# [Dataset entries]
----

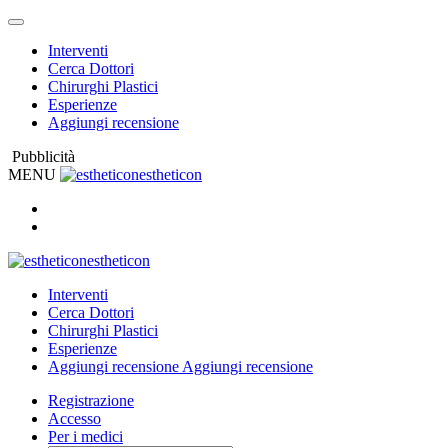
Interventi
Cerca Dottori
Chirurghi Plastici
Esperienze
Aggiungi recensione
Pubblicità
MENU
estheticon
estheticon
Interventi
Cerca Dottori
Chirurghi Plastici
Esperienze
Aggiungi recensione
Aggiungi recensione
Registrazione
Accesso
Per i medici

----

# [WHAT THE TASK ASKS]
Set down the entries above exactly, and keep every picture out of your copy.

# [TASK OUTPUT]
Interventi
Cerca Dottori
Chirurghi Plastici
Esperienze
Aggiungi recensione
Pubblicità
MENU
estheticon
estheticon
Interventi
Cerca Dottori
Chirurghi Plastici
Esperienze
Aggiungi recensione
Aggiungi recensione
Registrazione
Accesso
Per i medici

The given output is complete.